On matchday one, at home against Padova, Shpendi suffered a physical problem around mid-first half. With Nasti suspended for the first three matches and Pellegri still injured, Guido Pagliuca had no choice but to launch Popov. The Ukrainian repaid him with a brace: the first a scrappy goal, the second a spectacular diving header reminiscent of Aldo Baglio.
Goals like these might suggest a classic striker, a penalty-area finisher. Watching full matches, it becomes clear Popov is a very different type of forward.
Standing 1.93 meters and still slim, Popov loves dropping back to participate in the play. He still needs to grow physically and learn to handle duels, but what stands out is his quality on the first touch. In these three matches, his first touch has been almost always clean, which, combined with his lanky physique, gives him a certain elegance.
The most striking example was his goal against Reggiana: on a through ball, Popov anticipated the goalkeeper’s exit with a delicate first-touch, almost a tiptoe, grazing the ball into the net.
To aim for a return to Serie A, Empoli chose to restart with Guido Pagliuca, a true Tuscan, coach of the surprising Juve Stabia in the past two seasons. Pagliuca plays intense and direct football, often building vertically through the forwards. Popov has therefore spent most of his time with his back to goal, a situation that does not seem to intimidate him. He is not yet a physical forward, but he reads space well, drops back, and looks to create a useful first-touch play, whether it is a controlled touch or a pass.
His strong foot is the right, but he has shown comfort with his left as well. Against Reggiana, for example, he received a difficult pass with a defender on him and, keeping him at arm’s length, hooked the ball with his left foot in one movement, turning to escape the marker. A touch and spin similar to the one he used to beat a defender before scoring against Milan’s Primavera, which he also shared on Instagram.
These are moves that catch the eye, especially from an eighteen-year-old. We will see if Popov can impose himself among senior players this year, if he continues to show the same quality in support, or if defenders will figure him out. Likely, when fields get heavier and defenders rougher, he will need to learn to use contact, as he currently looks a bit light.
"Of course he has to grow and we need to make sure it happens at the right pace and in the right way. He needs to gain weight and muscle, but without losing his qualities," said Fabrizio Corsi, Empoli president, who summarized his traits well: "His height helps, but he also has excellent technique and is very coordinated in his movements."
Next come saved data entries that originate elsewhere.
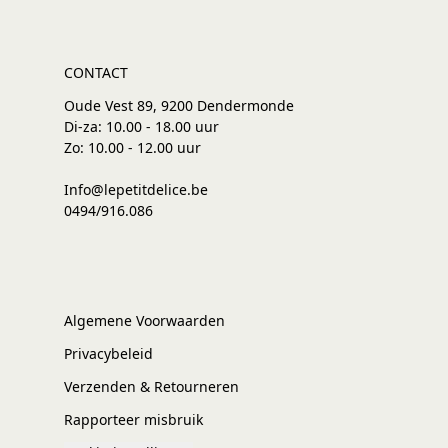
CONTACT
Oude Vest 89, 9200 Dendermonde
Di-za: 10.00 - 18.00 uur
Zo: 10.00 - 12.00 uur
Info@lepetitdelice.be
0494/916.086
Algemene Voorwaarden
Privacybeleid
Verzenden & Retourneren
Rapporteer misbruik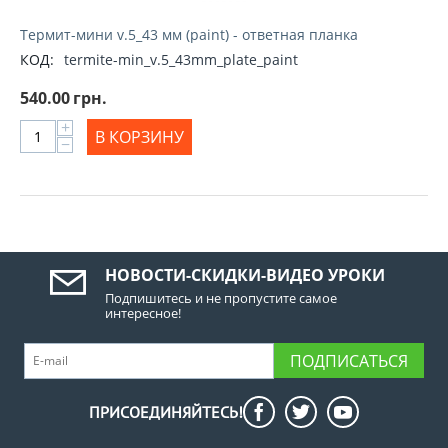
Термит-мини v.5_43 мм (paint) - ответная планка
КОД:
termite-min_v.5_43mm_plate_paint
540.00
грн.
+
В КОРЗИНУ
−
НОВОСТИ-СКИДКИ-ВИДЕО УРОКИ
Подпишитесь и не пропустите самое
интересное!
ПОДПИСАТЬСЯ
ПРИСОЕДИНЯЙТЕСЬ!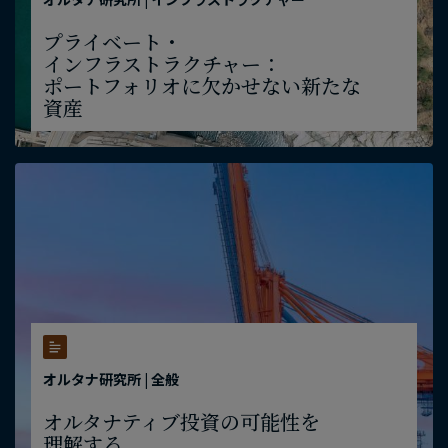
プライベート・
インフラストラクチャー：
ポートフォリオに​欠かせない​新たな​
資産
オルタナ研究所 | 全般
オルタナティブ投資の​可能性を​
理解する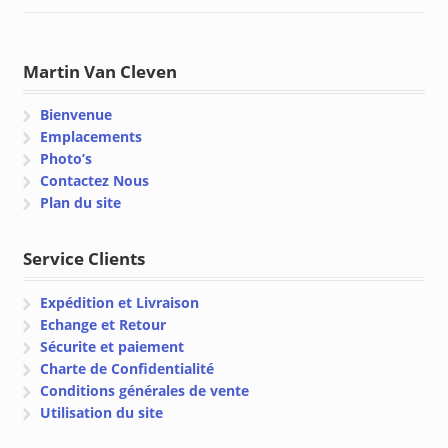
Martin Van Cleven
Bienvenue
Emplacements
Photo’s
Contactez Nous
Plan du site
Service Clients
Expédition et Livraison
Echange et Retour
Sécurite et paiement
Charte de Confidentialité
Conditions générales de vente
Utilisation du site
Under his watch, Corsi has seen many players who later succeeded at high levels. Popov could be next, although patience will be needed. Now comes the hard part, especially in terms of scoring. As the season progresses, his average will likely normalize, also because a couple of his first goals were a bit fortunate: the spin against Spezia, probably with a slight deflection, how intentional was it?
According to FBRef, those four goals came from 1.3 npxG (4 goals from 6 shots in the first three matches), numbers unsustainable in the long term without exceptional talent.
At his age, numbers are not the most important aspect. Playing consistently and continuing to show technical quality would already be a strong achievement for an eighteen-year-old in his first professional season. For now, dreaming costs nothing. One thing is certain: Popov has a bright future ahead of him and Milan’s directors Geoffrey Moncada and Igli Tare should really keep an eye on him before the competition becomes too fierce for him in the next transfer window.